Is This Answer To Shortage At Linebacker?

People go to different places to get their sports news. For many Alabama fans, ‘BAMA Magazine and BamaMag.com are good sources. One place I have gotten interesting and sometimes reliable information over the years is at a shoeshine shop a couple of blocks from my office.

The young men who do a nice job on footwear are Alabama fans, and they are connected, particularly in football and basketball. When I dropped by the other day I got the usual questions about the prospects for the upcoming season.

And I gave the usual answer: the offense should be very good, but the defense looks to have some holes.

They weren't buying it.

"The defense is going to be just fine," Freddie assured me as he snapped a rag on the toe of a tassel loafer.

And he told me why.

"Jimmy Johns is going to be starting at linebacker."
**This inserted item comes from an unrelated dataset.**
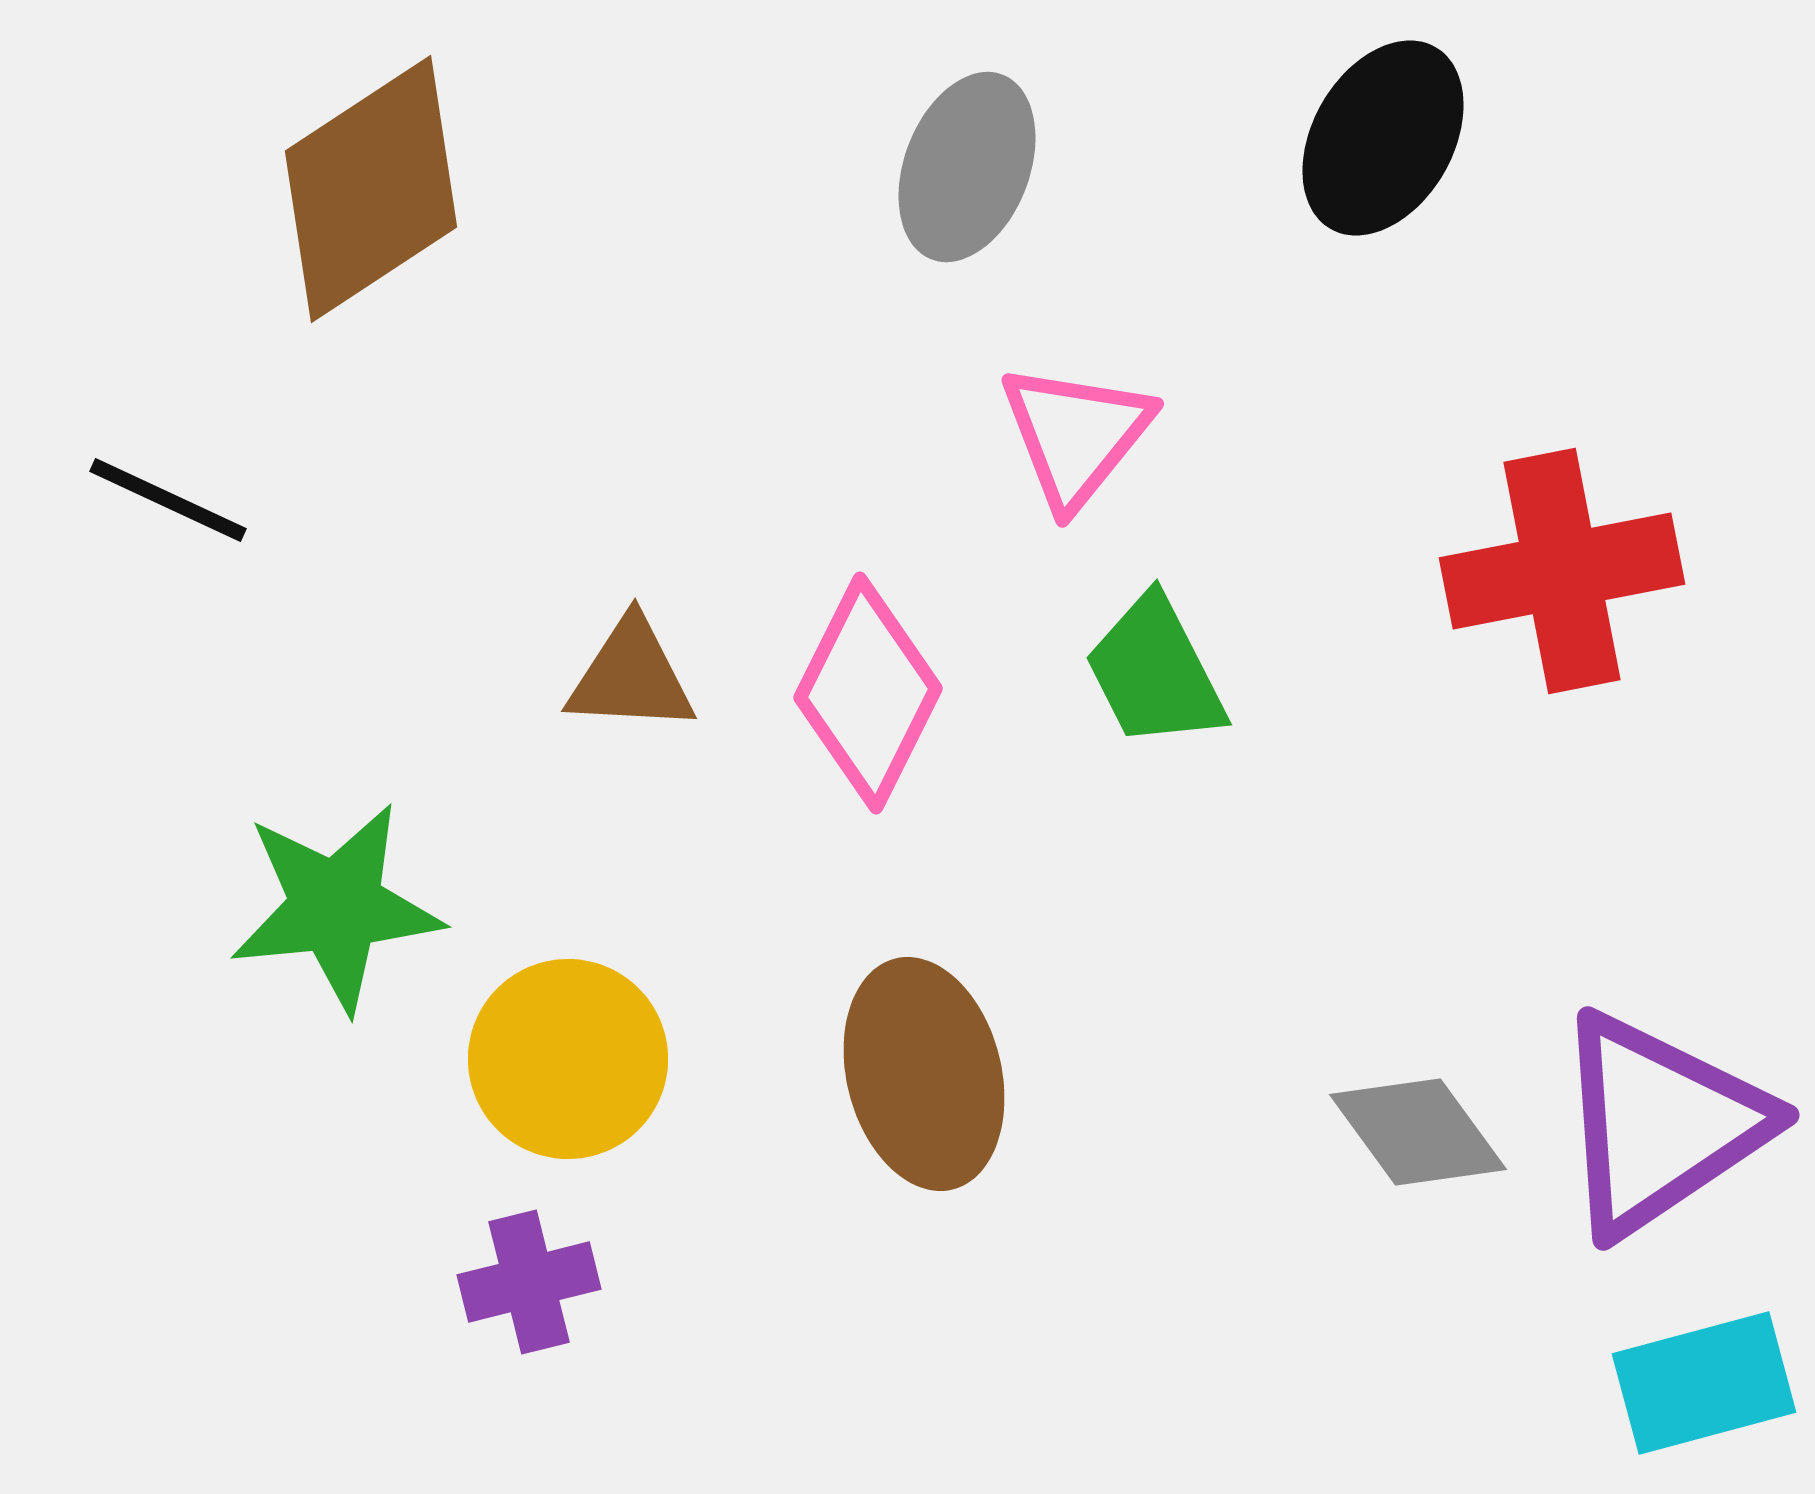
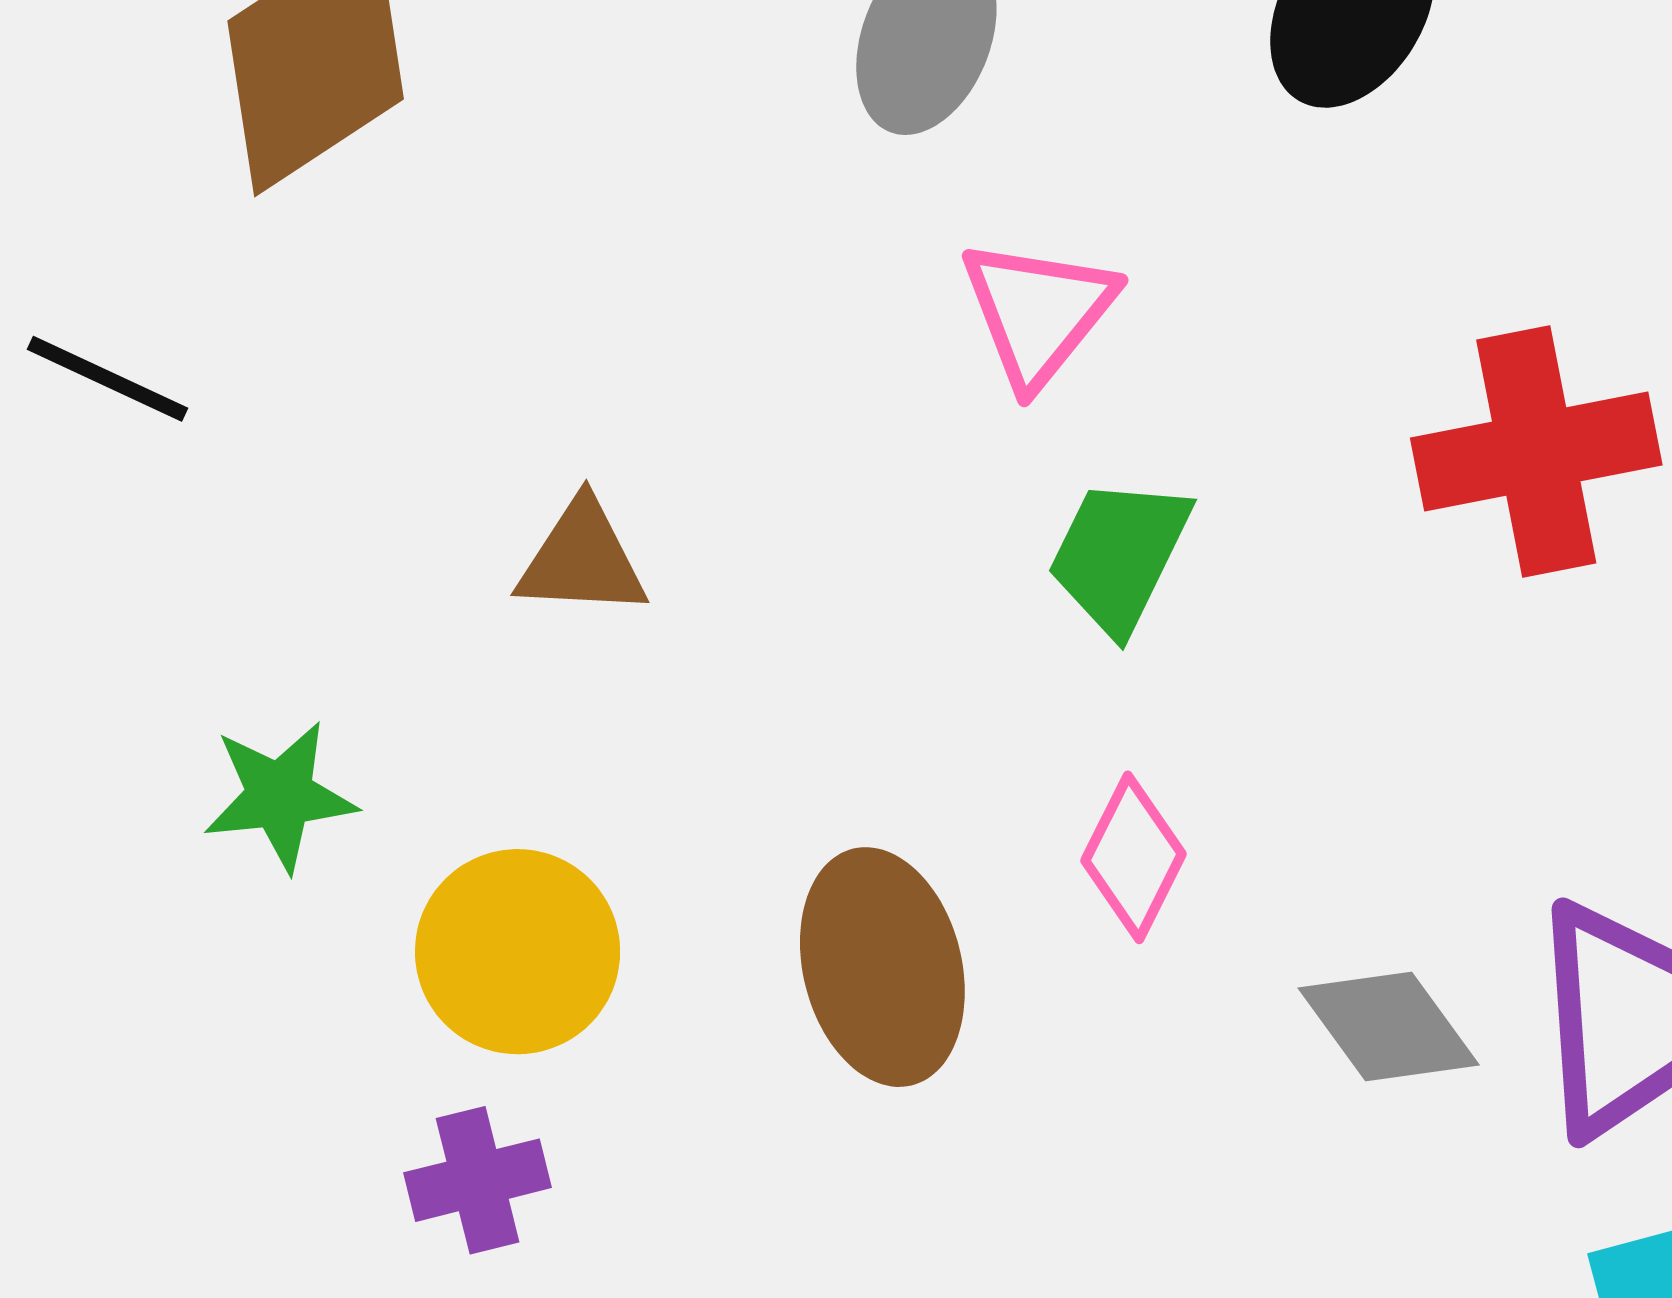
green trapezoid: (1155, 672) -> (1119, 555), turned 53
pink diamond: (868, 693) -> (1133, 857), moved, size x0.7
green star: (336, 907) -> (280, 796), size x0.7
Jimmy Johns to linebacker has been the agenda of many Alabama followers for at least a year. In a way, it is understandable. Johns is an outstanding athlete, one of the best on the Crimson Tide football team. He was a back-up tailback and special teams star for Bama as a freshman. Last year he was the number two tailback for Alabama and continued to participate on special teams.

He came to Alabama with outstanding credentials, Mr. Football in Mississippi after quarterbacking his Brookhaven team to the Class 4A championship. As a senior he passed for 2,173 yards and rushed for 1,394 yards and accounted for 44 touchdowns (24 passing, 20 rushing). He was also a track (high hurdles) and field (discus) state champion.

As a freshman he was the Tide's second leading rusher with 202 yards on 38 carries, but is best remembered for a fumble-causing tackle on kickoff coverage against Mississippi State, resulting in a key touchdown. Last year he was the second leading Tide rusher with 293 yards on 66 carries and also played on special teams.

I told the shoeshine men they might be right, that Johns might move to linebacker this year. I have no doubt he could do the job. But there are two things to keep in mind, I said.

One is that Alabama Coach Nick Saban, like most coaches, doesn't move a player unless that player wants to move. (Granted, some coaches – Paul Bryant was a master—can make the player think it is his idea to move.) The logical reason for this stance is that a man probably won't do his best if he doesn't want to do the job.

The second thing is that I interviewed Johns after his freshman year. He told me that he didn't mind not getting a chance to play quarterback, that he was fine with tailback. He also told me he had volunteered to play on special teams because he thought that was a way to get on the field in a hurry.

He added, "But if you ever see me playing linebacker, I didn't volunteer for that."

No problem. "That (incoming) freshman," Freddie said. "Rolando McClain. He'll be starting linebacker by mid-season."